Entre amigos
Eric Clapton ajunta grandes músicos, se mistura e se destaca ao mesmo tempo em show com repertório clássico, virtuose e muito bom gosto. Fotos: Carlos Elias Junior/Divulgação.
Síntese porque, a bem da verdade, nas cerca de 1h40min de show, é o que acontece em cada uma das 15 músicas apresentadas, com um generoso Clapton abrindo espaço para que os demais músicos se desenvolvam em seus respectivos instrumentos. É no primeiro trilar de guitarra dele, contudo, ao iniciar o solo de “Sunshine OF Your Love”, clássico do Cream, que a plateia se derrete já em aplausos, reconhecendo ali um jeito de tocar e de tirar som de uma guitarra que só Eric Clapton tem. Esperto, o público (cerca de 13500 pessoas, segundo a produção do show) conhece boa parte das músicas e canta junto não só nos maiores sucessos, mas em quase toda a noite. Como acontece já há alguns anos, o show é mais cadenciado e menos intenso, com o repertório apresentado em uma rotação mais baixa, mas é o que se pode ter de uma artista com mais de 60 anos de estrada e prestes a completar 80 primaveras.
Repertório que é mais ou menos o mesmo que ele vem tocando já há algum tempo, e tem como novidade a inclusão de “Got to Get Better in a Little While”, nem sempre tocada, que é um verdadeiro deleite pela surpresa e pelo arremate de guitarras solando em profusão, com brilho de Clapton de Doyle Bramhall II, o tal canhotinho citado lá em cima. Em compensação, o set list tem três músicas a menos em relação à abertura da turnê, em Buenos Aires, e uma a menos que o show de Curitiba. Até a nova “The Call” que está no novo disco do guitarrista, “Meanwhile”, a ser lançado mês que vem, dançou. A grande ausência, no entanto, é “Layla”, dona de um dos maiores riffs de guitarras de todas as épocas, que o público ficou pedindo aos berros depois do final da apresentação. A música raramente é tocada, muito menos em sua versão eletrificada. Uma pena, Sir Clapton.
Mas o riff de “Cocaine” - esse sim! - está ali, no fechamento do show e com um início meio jam, meio despretensioso, como tem ocorrido nos últimos tempos, o que tira um pouco do impacto inicial, mas o público, familiarizado, reconhece mesmo assim. Não parece ser uma das que a banda mais se diverte, mas a versão é mais alongada, com destaque – de novo – para o pianista Tim Carmon, aquele que troca o piano por um tecladinho que parece de brinquedo, mas faz um estrago danado. Em “Key to the Highway”, ainda no início do show, ele tem como contraponto o tecladista Chris Stainton, que, do alto dos seus 80 anos, se impõe em sensacionais duelos que culminam com aquele citado lá em cima, em “Little Queen of Spades”. Nessas horas, Clapton, por alguns minutos – quem diria – parece reles coadjuvante.

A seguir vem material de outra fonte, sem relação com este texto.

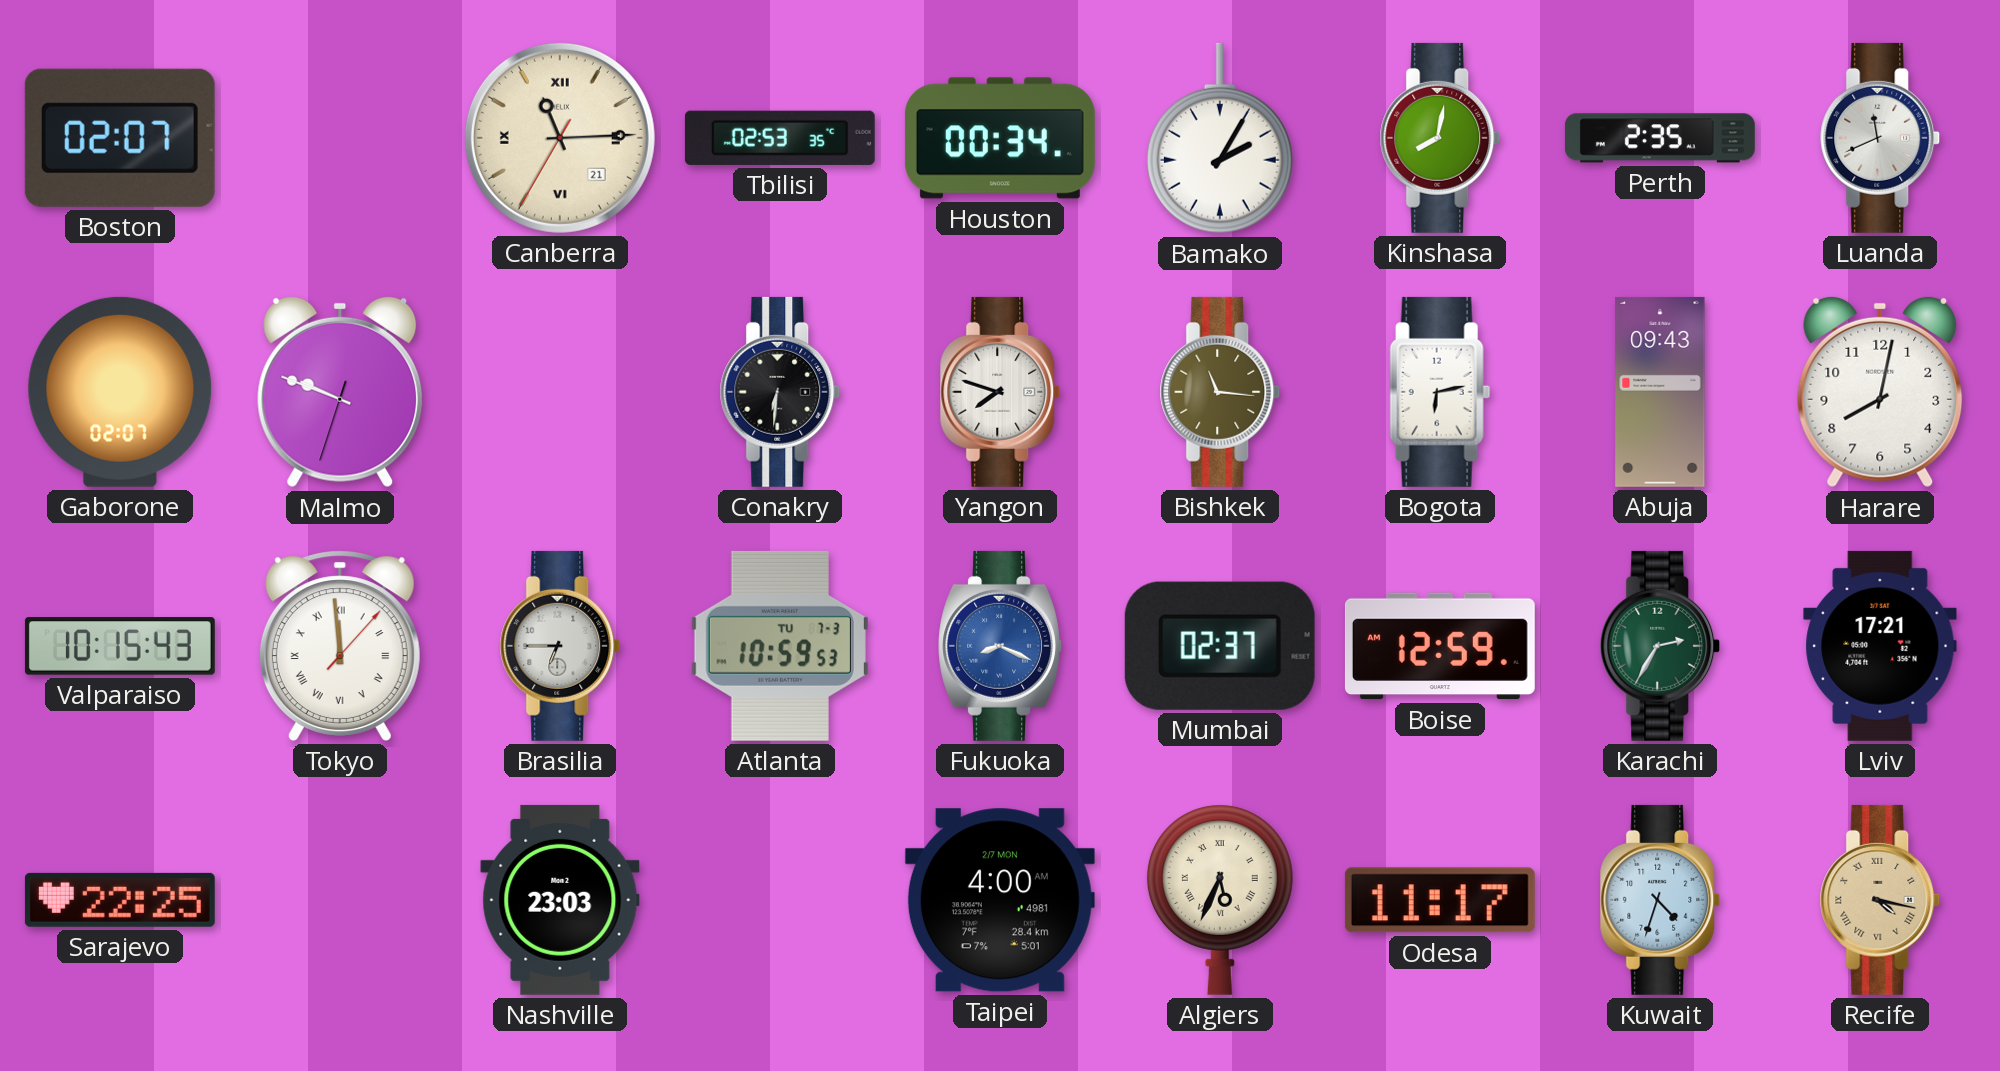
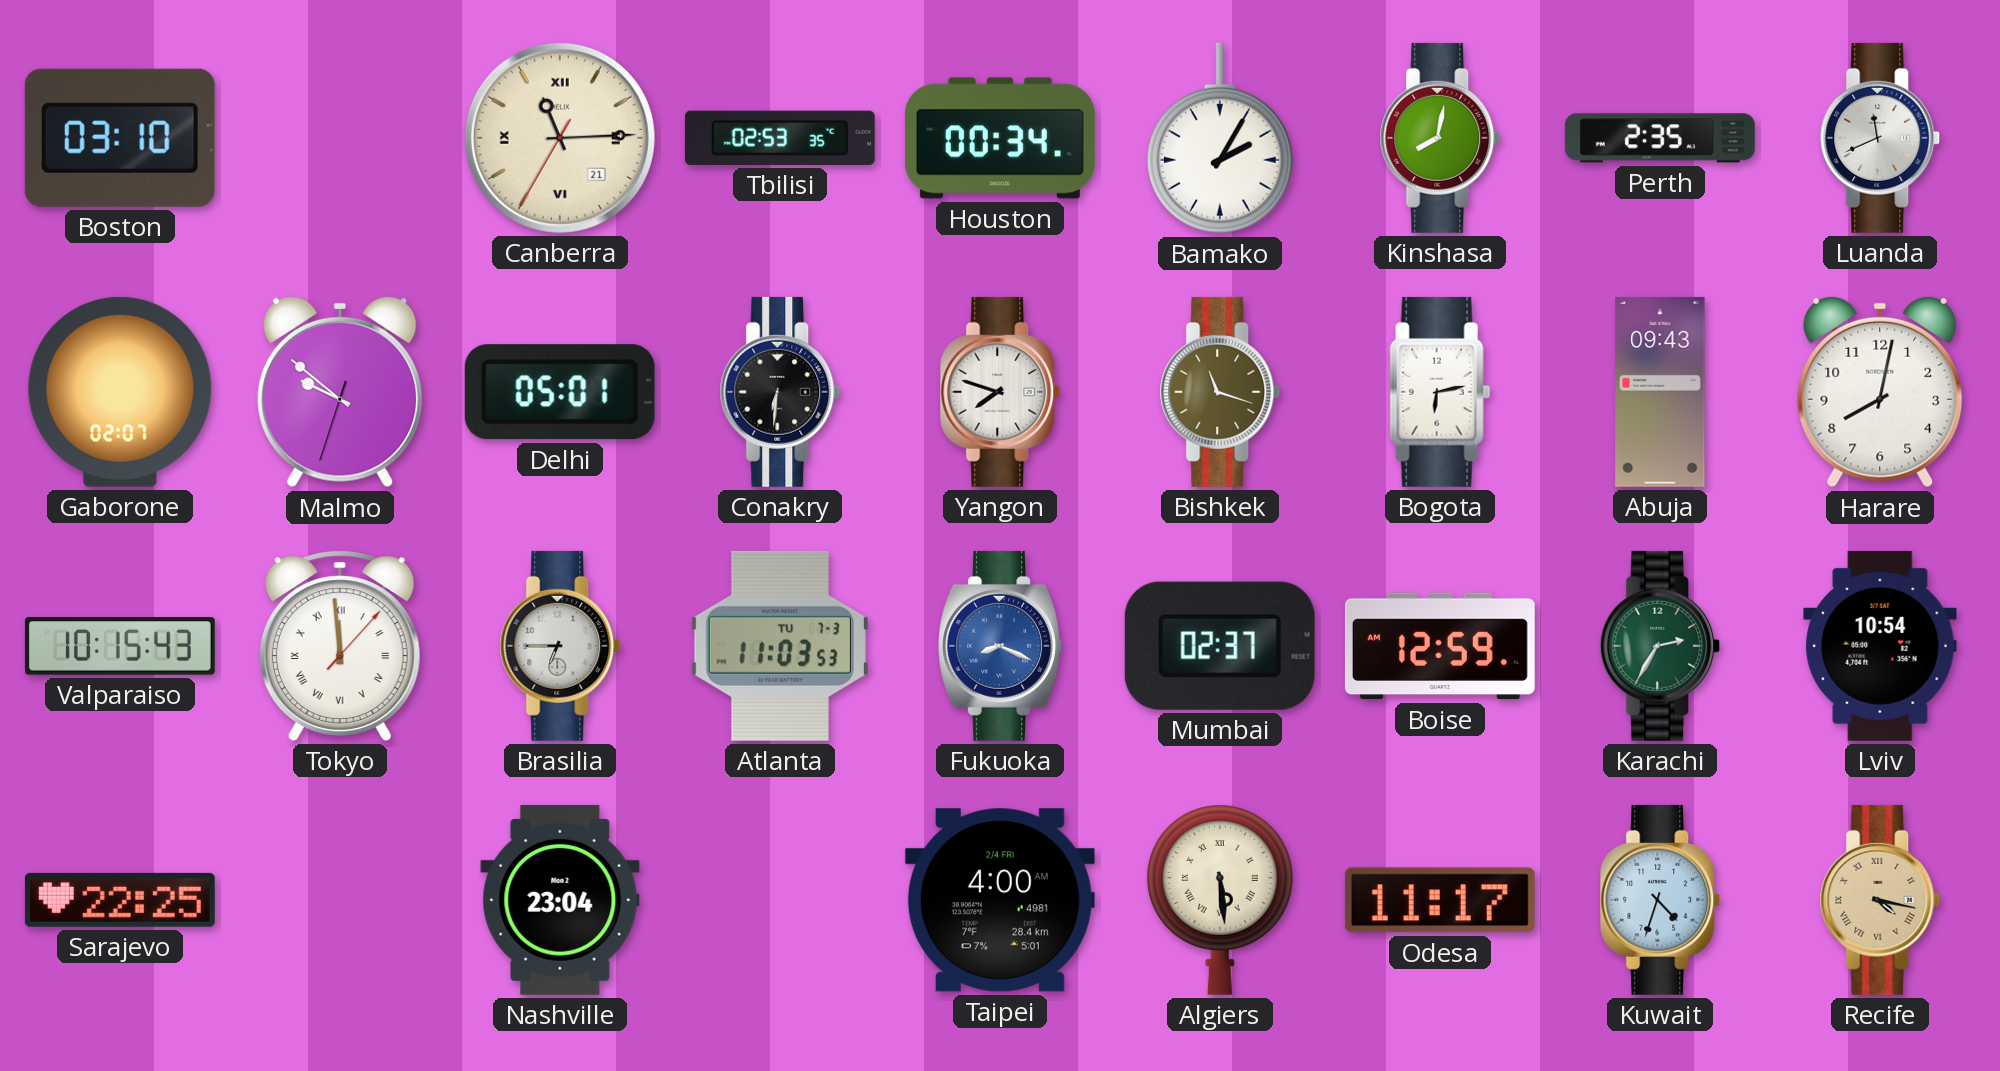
Boston: 02:07 -> 03:10
Malmo: 9:48 -> 9:51
Delhi: none -> 05:01
Bishkek: 11:16 -> 11:18
Atlanta: 10:59 -> 11:03
Lviv: 17:21 -> 10:54
Nashville: 23:03 -> 23:04
Taipei date: 2/7 MON -> 2/4 FRI
Algiers: 5:34 -> 5:29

Mas não é, e a apresentação é toda marcada por grande emoção porque - todos sabem - essa deve ser a última oportunidade de ver o Deus da guitarra ao vivo. A rigor, essa turnê pela América do Sul já é uma grande surpresa, uma vez que o próprio Clapton, que sofre com dores nas articulações, por conta de uma doença degenerativa, já anunciara que faria menos show e só tocaria em circunstâncias especiais, não muito longe de casa. A julgar por essa noite, e com a ajuda dos closes em suas calejadas mãos nos telões, parece em boa forma. Tanto que não se omite em solos sobre solos, e brilha especialmente em “I’m Your Hoochie Coochie Man”, com ótimo desfecho ainda na primeira parte, e na dramática “Old Love”, um dos momentos de grande aplauso e adesão por parte do público.O show engrena mais na segunda parte, primeiro porque o som começa meio baixo, e depois porque há um “set acústico” de cinco músicas no meio. Sempre desnecessário, mas admissível no caso de Clapton porque: a) Um dos seus discos mais vendidos é nesse formato, e o povo ama a melosa “Tear in Heaven; b) Ele tem quase 80 anos; e c) O tal set até que é meio elétrico, vide os solos de Bramhall II. A disposição do palco, com um cenário composto por sete postes de luz, e iluminação vindo de “caixas de luzes” brancas erguidas bem lá no alto, também contribui para um certo clima intimista, em uma paisagem de palco realmente tocante. E os vocais de apoio de Katie Kissoon e de Sharon White, além da ajuda do baixista Nathan East, parceiro de longa data, ajudam um bocado o gogó cansado, mas ok, de Clapton. Completa a banda o batera Sonny Emory.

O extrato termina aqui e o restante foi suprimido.